Coeur de pierre et corps de boue, sommes nous autre chose que des créatures ? Façonnés de la glèbe et qui portons au coeur un poids trop lourd.
Qu'il serait agréable de se coucher et renoncer. Meugler et vagir, couiner vaguement et se tortiller dans la glaise. Laisser là les sombres pensées et les désirs incertains pour se tortiller dans la boue en attendant que le soleil ardent nous réchauffe.
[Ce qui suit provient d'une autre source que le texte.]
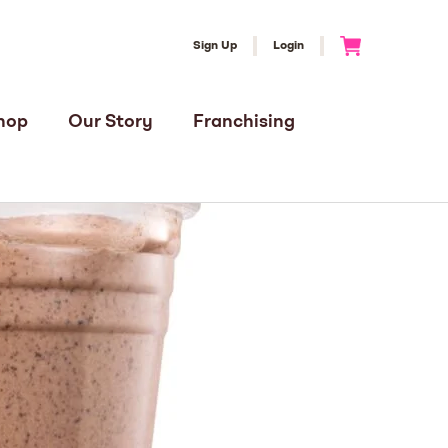
Sign Up
Login
Go to Cart
hop
Our Story
Franchising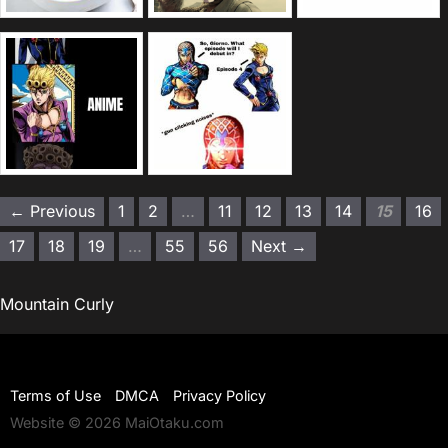
← Previous
1
2
…
11
12
13
14
15
16
17
18
19
…
55
56
Next →
Mountain Curly
Terms of Use
DMCA
Privacy Policy
Website © 2026 MaiOtaku.com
Et c'est qu'en nous il y a la pierre. Pierre venue du fonds des âges et qui à travers tout se transmet. Le poids dans notre poitrine, qui nous rappelle à notre devoir d'hommes.
Alors il faut se relever, et refaire à nouveau tout le sombre trajet. Des profondeurs, la litanie des pierres qui nous ont précédées. Roche, cliquart et banc franc, banc blanc et souchet, grignard et banc des galets, liais et gros banc. Banc vert et banc royal, lambourde et banc d'ardoise, base verdâtre et jusqu'au lutétien inférieur. En dessous, il n'y a que le sable et la craie. Tout celà nous l'avons déjà traversé et il faudrait recommencer ?
Pierre que l'on porte en notre poitrine et sur laquelle il faut bâtir.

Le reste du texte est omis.